This makes it simple to port new designs to the board. You can either use our example design with an integrated Python framework, or simply use basic serial port or bit-banging functionalists. The firmware for the microcontroller is open-source, and the python control logic is part of the open-source ChipWhisperer software.

In addition, the board includes several useful features for development of SoC like devices:

  • 2x QSPI sockets - one with 1.8V fixed VCC, one with adjustable VCC.
  • Standard JTAG headers that are compatible with most Arm & RISC-V debug probes.
  • USB with PHY chip.
  • PMOD headers
  • Spare I/O headers that mate to 0.05" IDC cables.
  • DDR3 memory.
  • SRAM memory.

The board also contains multiple features specific for power analysis & fault injection testing:

  • Multi-stage filtering of VCC-INT power supplies to reduce noise.
  • On-board inductive "shunt" for power measurements.
  • On-board LNA for improved SNR of power measurements.
  • Bridgeable test points for performing other operations with VCC-INT supply.
  • Cross-flow fans allow access to die for EM probing or EMFI fault injection.
  • SMA connectors for voltage fault injection.

Block Diagram & Overview

You can see a block diagram of the board below:

CW310 block diagram

An overview of all the location of various board features are given below:

CW310 block diagram

  • A: USB-C connector for computer control & power.
  • B: Control power switch.
  • C: USB-C connector for power only (requires specific PD profile, see section X).
  • D: Classic DC barrel jack input, 9V to 20V (12V wall wart supplied).
  • E: Switch for input to 5V regulator selection on board.
  • F: Switch for main power source selection.
  • G: Indicator of power cycling or thermal overload & switch to restart power.
  • H: Target power on/off switch (switches FPGA power on/off).
  • I: Amplified shunt measurement for power analysis.
  • J: Inductive based shunt with high & low measurement ports.
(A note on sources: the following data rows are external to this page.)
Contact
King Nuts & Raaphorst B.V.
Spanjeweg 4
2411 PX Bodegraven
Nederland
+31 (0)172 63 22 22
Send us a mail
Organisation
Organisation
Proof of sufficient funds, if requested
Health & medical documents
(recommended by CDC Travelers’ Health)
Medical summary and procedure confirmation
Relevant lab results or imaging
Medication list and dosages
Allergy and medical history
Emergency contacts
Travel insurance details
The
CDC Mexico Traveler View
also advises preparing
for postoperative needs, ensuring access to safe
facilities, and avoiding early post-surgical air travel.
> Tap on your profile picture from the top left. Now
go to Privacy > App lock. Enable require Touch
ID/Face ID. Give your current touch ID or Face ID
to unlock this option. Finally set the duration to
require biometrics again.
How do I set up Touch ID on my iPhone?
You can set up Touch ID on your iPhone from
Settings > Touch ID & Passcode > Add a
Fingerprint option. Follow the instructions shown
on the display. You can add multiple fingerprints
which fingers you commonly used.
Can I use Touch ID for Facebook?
Can also be used for fault injection.
  • K: ChipWhisperer 20-pin standard connector.
  • L: 1.8V QSPI socket.
  • M: DDR3 memory.
  • N: User USB-C connector (requires USB implementation on FPGA).
  • O: User expansion headers, 0.05" male headers, adjustable voltage per header.
  • P: User DIP switches & LEDs.
  • Q: 2x PMOD headers.
  • R: SRAM
  • S: Configuration status & debug header.
  • T: User soft-core debug headers.
  • U: User push-buttons (suggested for reset signal).
  • V: User 10/100 ethernet.
  • X: Kintex FPGA (K410T or K160T).
  • W: Cross-flow cooling fan.

Power Supplies & Monitoring

The CW310 uses a 5V supply as the "main supply voltage". Normally, a 8-20V input → 5V output regulator is used to supply this, where the input voltage comes from a DC barrel jack or a USB-C power supply ('phone charger').
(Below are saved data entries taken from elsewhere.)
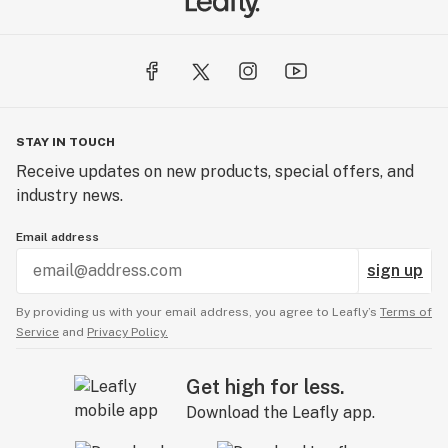
STAY IN TOUCH
Receive updates on new products, special offers, and
industry news.
Email address
sign up
By providing us with your email address, you agree to Leafly’s
Terms of
Service
and
Privacy Policy.
Get high for less.
Download the Leafly app.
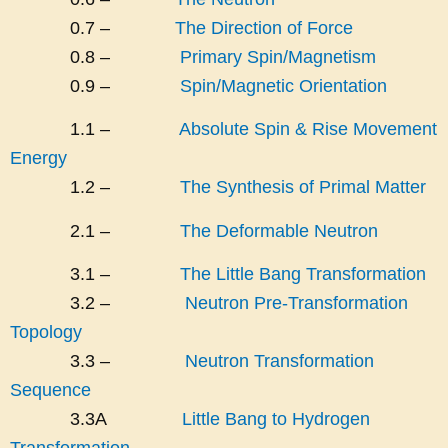
0.7 –
The Direction of Force
0.8 –
Primary Spin/Magnetism
0.9 –
Spin/Magnetic Orientation
1.1 –
Absolute Spin & Rise Movement
Energy
1.2 –
The Synthesis of Primal Matter
2.1 –
The Deformable Neutron
3.1 –
The Little Bang Transformation
3.2 –
Neutron Pre-Transformation
Topology
3.3 –
Neutron Transformation
Sequence
3.3A
Little Bang to Hydrogen
Transformation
From this 5V supply, the following are derived:

  • 5V → 1V VCC-INT (10A, voltage adjustable via Python)
  • 5V → 1.8V Aux
  • 5V → 3.3V I/O voltage
  • 5V → 1.2V spare

The normal operating mode of the board is to use a higher voltage input, supplied from a USB-C wall adapter or DC barrel jack, which generates the main 5V supply for the board. This configuration is set by switch SW2 as shown here:

As an alternative, you can also take the 5V supply from the "control" USB-C controller. This is normally not recommended, as the current requirement can exceed what a typical computer/laptop is willing to supply out of it's USB-C port (and even worse if you use the USB-A to USB-C adapter).

Warning: Do as we say, not as we do

Even though we don't recommend it, in practice it can be very handy to power everything from the single USB cable. If you are working with the smaller K160T device it can be supported by the USB port power for most normal designs, and the K410T can be used for very light work. It's suggested to confirm the power draw with a USB current monitor in this case. You'll notice many of our photos of the board will have only the USB data cable attached.

You can toggle the target portion of the power supplies off using switch S1, labelled "Tgt Power" on the PCB:

When set to "off", the power supplies on the FPGA side will be turned off, and signals driving the FPGA will be disabled. When set to "auto", the target power is controlled by the API (default is "on", but the user can now toggle it). This switch can be used to quickly turn the target power off without closing the USB computer connection, or to quickly toggle the target power to clear any corrupt configuration data.

The USB control power can be toggled on and off with switch SW7, near the USB-C data connector. This allows you to effectively turn off the entire board. Note the "USB-C PD" status LEDs may still stay on here, as there is still power applied via that connector (but disabled to the rest of the board).

Power Good Monitoring

The power good outputs are monitored by the microcontroller. If they cycle several times (indicating the device is struggling to maintain power), the device goes into fail-safe mode which shuts off the target power. This will often occur if your source power supply is insufficient, but could also indicate a short (such as an accessory board is shorting out). The failure will be indicated by the "Surge" LED coming on:

If this happens, double-check the setting of the 5V source switch - be sure you are using the on-board 5V regulator instead of just taking power from the control USB-C port. You can restart the regulators with the "Restart Power" button once you have rectified any latent faults.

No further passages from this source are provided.